Tornando al paragone con i governi del 1917, bisognerebbe spiegare al giornalista della Stampa che in realtà la "colpa" (per i giornalisti borghesi fu sicuramente una colpa) dell'Ottobre bolscevico non è tutta dell'incapacità del principe Lvov di calmare le acque: visto che fu rovesciando il governo Kerensky, cioè un governo "delle sinistre", che i comunisti costituirono il governo dei lavoratori. In altre parole, non si illudano che un futuro governo Bersani o Vendola li metta al riparo dalle intemperie della lotta di classe, risparmi loro la fine di Ben Alì. Purtroppo per loro, dovranno prendere atto che sono finiti (se mai ci sono stati) i bei tempi andati, quelli in cui imperavano i teorici della sconfitta, del "deserto sociale", dell'impotenza della classe operaia ad andare oltre la resistenza minimale.
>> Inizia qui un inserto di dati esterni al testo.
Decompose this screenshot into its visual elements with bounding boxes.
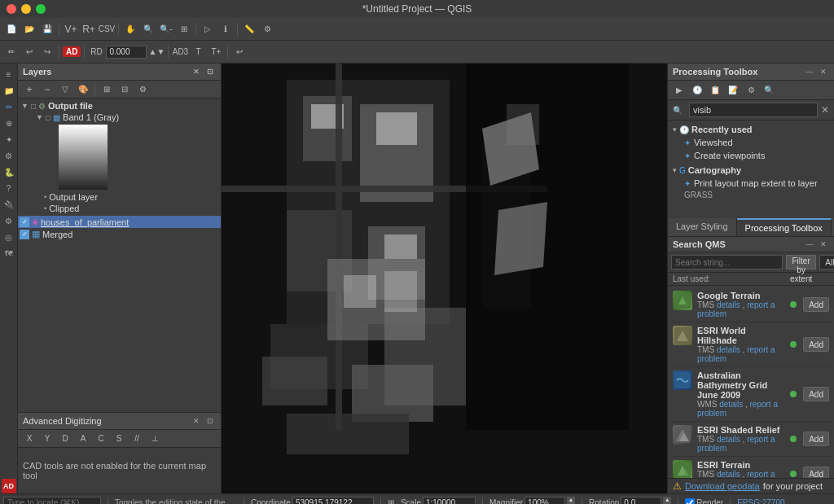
left-icon-digitizing[interactable]: ✏	[2, 99, 16, 114]
houses-checkbox[interactable]: ✓	[20, 217, 29, 227]
add-vector-layer-button[interactable]: V+	[63, 21, 79, 37]
scale-input[interactable]	[423, 497, 476, 505]
left-icon-browser[interactable]: 📁	[2, 83, 16, 98]
google-terrain-add-button[interactable]: Add	[803, 297, 829, 312]
processing-search-clear[interactable]: ✕	[821, 104, 829, 116]
merged-layer[interactable]: ✓ ▦ Merged	[18, 228, 221, 240]
left-icon-plugin[interactable]: 🔌	[2, 197, 16, 212]
undo-button[interactable]: ↩	[21, 44, 37, 60]
band-layer-item[interactable]: ▼ □ ▦ Band 1 (Gray)	[34, 112, 221, 123]
snap-value-input[interactable]	[106, 46, 147, 59]
print-layout-item[interactable]: ✦ Print layout map extent to layer	[668, 177, 834, 190]
processing-toolbox-tab[interactable]: Processing Toolbox	[737, 218, 832, 236]
proc-run-button[interactable]: ▶	[671, 82, 687, 99]
output-file-group-header[interactable]: ▼ □ ⚙ Output file	[18, 100, 221, 112]
filter-layers-button[interactable]: ▽	[57, 81, 73, 98]
qms-filter-select[interactable]: All	[819, 255, 834, 270]
layer-styling-tab[interactable]: Layer Styling	[668, 218, 737, 236]
undo2-button[interactable]: ↩	[231, 44, 248, 60]
save-project-button[interactable]: 💾	[39, 21, 55, 37]
proc-settings-icon[interactable]: —	[804, 66, 815, 77]
merged-checkbox[interactable]: ✓	[20, 230, 29, 239]
esri-terrain-details-link[interactable]: details	[717, 470, 740, 478]
collapse-all-button[interactable]: ⊟	[116, 81, 133, 98]
locate-input[interactable]	[3, 497, 101, 505]
rotation-up-button[interactable]: ▲	[663, 497, 671, 503]
esri-terrain-add-button[interactable]: Add	[803, 467, 829, 478]
left-icon-help[interactable]: ?	[2, 181, 16, 195]
redo-button[interactable]: ↪	[39, 44, 55, 60]
identify-button[interactable]: ℹ	[217, 21, 234, 37]
ad2-button[interactable]: AD3	[172, 44, 188, 60]
proc-history-button[interactable]: 🕐	[689, 82, 705, 99]
adv-construction-button[interactable]: C	[93, 431, 109, 447]
rotation-input[interactable]	[621, 497, 661, 505]
download-geodata-link[interactable]: Download geodata	[685, 481, 760, 491]
t-plus-button[interactable]: T+	[208, 44, 224, 60]
t-button[interactable]: T	[190, 44, 206, 60]
google-terrain-details-link[interactable]: details	[717, 300, 740, 309]
zoom-in-button[interactable]: 🔍	[140, 21, 156, 37]
esri-hillshade-details-link[interactable]: details	[717, 345, 740, 354]
zoom-full-button[interactable]: ⊞	[176, 21, 192, 37]
viewshed-item[interactable]: ✦ Viewshed	[668, 136, 834, 149]
proc-search-tool-button[interactable]: 🔍	[761, 82, 777, 99]
processing-search-input[interactable]	[689, 103, 818, 117]
digitize-button[interactable]: ✏	[3, 44, 20, 60]
aus-bathymetry-add-button[interactable]: Add	[803, 387, 829, 401]
add-raster-layer-button[interactable]: R+	[81, 21, 97, 37]
output-layer-item[interactable]: • Output layer	[42, 191, 221, 203]
close-button[interactable]	[7, 4, 16, 14]
adv-snap-button[interactable]: S	[111, 431, 127, 447]
maximize-button[interactable]	[36, 4, 46, 14]
houses-of-parliament-layer[interactable]: ✓ ◈ houses_of_parliament	[18, 216, 221, 228]
layers-settings-button[interactable]: ⚙	[134, 81, 151, 98]
qms-close-icon[interactable]: —	[804, 239, 815, 250]
qms-search-input[interactable]	[671, 255, 783, 270]
new-project-button[interactable]: 📄	[3, 21, 20, 37]
cartography-group-header[interactable]: ▾ G Cartography	[668, 164, 834, 177]
adv-lock-y-button[interactable]: Y	[39, 431, 55, 447]
esri-hillshade-add-button[interactable]: Add	[803, 337, 829, 352]
left-icon-coord[interactable]: ✦	[2, 132, 16, 147]
adv-close-icon[interactable]: ✕	[191, 415, 202, 427]
select-button[interactable]: ▷	[200, 21, 216, 37]
snap-button[interactable]: RD	[88, 44, 104, 60]
proc-options-button[interactable]: ⚙	[743, 82, 759, 99]
layers-float-icon[interactable]: ⊡	[204, 66, 216, 77]
map-canvas[interactable]	[222, 64, 667, 493]
left-icon-georef[interactable]: ⊕	[2, 116, 16, 130]
recently-used-group-header[interactable]: ▾ 🕐 Recently used	[668, 123, 834, 136]
create-viewpoints-item[interactable]: ✦ Create viewpoints	[668, 149, 834, 162]
proc-close-icon[interactable]: ✕	[818, 66, 829, 77]
adv-lock-angle-button[interactable]: A	[75, 431, 91, 447]
left-icon-processing[interactable]: ⚙	[2, 148, 16, 163]
zoom-out-button[interactable]: 🔍-	[158, 21, 174, 37]
left-icon-layers[interactable]: ≡	[2, 67, 16, 81]
remove-layer-button[interactable]: −	[39, 81, 55, 98]
left-icon-settings[interactable]: ⚙	[2, 213, 16, 228]
layers-close-icon[interactable]: ✕	[191, 66, 202, 77]
clipped-layer-item[interactable]: • Clipped	[42, 203, 221, 214]
open-project-button[interactable]: 📂	[21, 21, 37, 37]
qms-filter-by-extent-button[interactable]: Filter by extent	[786, 255, 816, 270]
expand-all-button[interactable]: ⊞	[99, 81, 115, 98]
qms-float-icon[interactable]: ✕	[818, 239, 829, 250]
snap-arrows-button[interactable]: ▲▼	[148, 44, 165, 60]
processing-button[interactable]: ⚙	[259, 21, 275, 37]
proc-results-button[interactable]: 📋	[707, 82, 723, 99]
aus-bathymetry-details-link[interactable]: details	[719, 400, 743, 409]
adv-perp-button[interactable]: ⊥	[147, 431, 163, 447]
proc-log-button[interactable]: 📝	[725, 82, 741, 99]
adv-lock-x-button[interactable]: X	[21, 431, 37, 447]
esri-shaded-details-link[interactable]: details	[717, 435, 740, 444]
render-checkbox[interactable]	[685, 498, 695, 505]
magnifier-input[interactable]	[525, 497, 565, 505]
adv-parallel-button[interactable]: //	[129, 431, 145, 447]
adv-float-icon[interactable]: ⊡	[204, 415, 216, 427]
measure-button[interactable]: 📏	[241, 21, 257, 37]
open-layer-styling-button[interactable]: 🎨	[75, 81, 91, 98]
esri-shaded-add-button[interactable]: Add	[803, 432, 829, 446]
add-layer-button[interactable]: +	[21, 81, 37, 98]
add-csv-layer-button[interactable]: CSV	[99, 21, 115, 37]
Prendano atto che a partire dall'Europa e dal Nord Africa siamo entrati in una fase nuova.
Parafrasando il titolo di un bel film dei fratelli Coen (4), quello che sta bruciando, da Tunisi a Tirana, non è un mondo per riformisti, centristi oscillanti, predicatori della collaborazione di classe, del compromesso, della ritirata, del piagnisteo sulla forza "invincibile" dell'avversario, timorosi e trepidi di ogni risma. Con una gran scopa di saggina, le masse popolari di due continenti hanno iniziato a fare pulizia. Compito dei comunisti rivoluzionari è partecipare in prima fila, costruendo quella direzione (nazionale e mondiale, la Quarta Internazionale) che ancora manca e che è indispensabile per assicurare che il lavoro, questa volta, non sia lasciato a metà.
 
 
Note
(1) v. "Compagni d'armi", titolo di Repubblica del 26 luglio 1997 sul voto a favore di Bertinotti e di Rifondazione alla missione "Alba 2". Repubblica riconosceva "il senso di responsabilità" del Prc.
(2) Vittorio Parsi, "La rivoluzione fragile nel mirino degli estremisti" (La Stampa, 21 gennaio 2011)
(3) Il risultato degli operai di Mirafiori, per molti versi storico, un punto di partenza importantissimo per sviluppare ora la lotta, è stato infatti ottenuto non certo grazie ai vari Landini e alle burocrazie sindacali che, dopo anni di politiche concertative (che continuano a gestire anche in queste settimane in tante fabbriche), si limitano al pur importante sciopero del 28 senza chiamare a una lotta prolungata contro governo e padronato. Sulla pratica corrente delle burocrazie "landiniane" in tante realtà, si vedano gli ultimi due numeri dell'Espresso (20 e 27 gennaio) con dati sui contratti a perdere gestiti in tante fabbriche importanti (dalle acciaierie di Taranto all'Indesit, ecc.).
(4) Si tratta di Non è un paese per vecchi, di Ethan e Joel Coen, basato su un romanzo di Cormac McCarthy.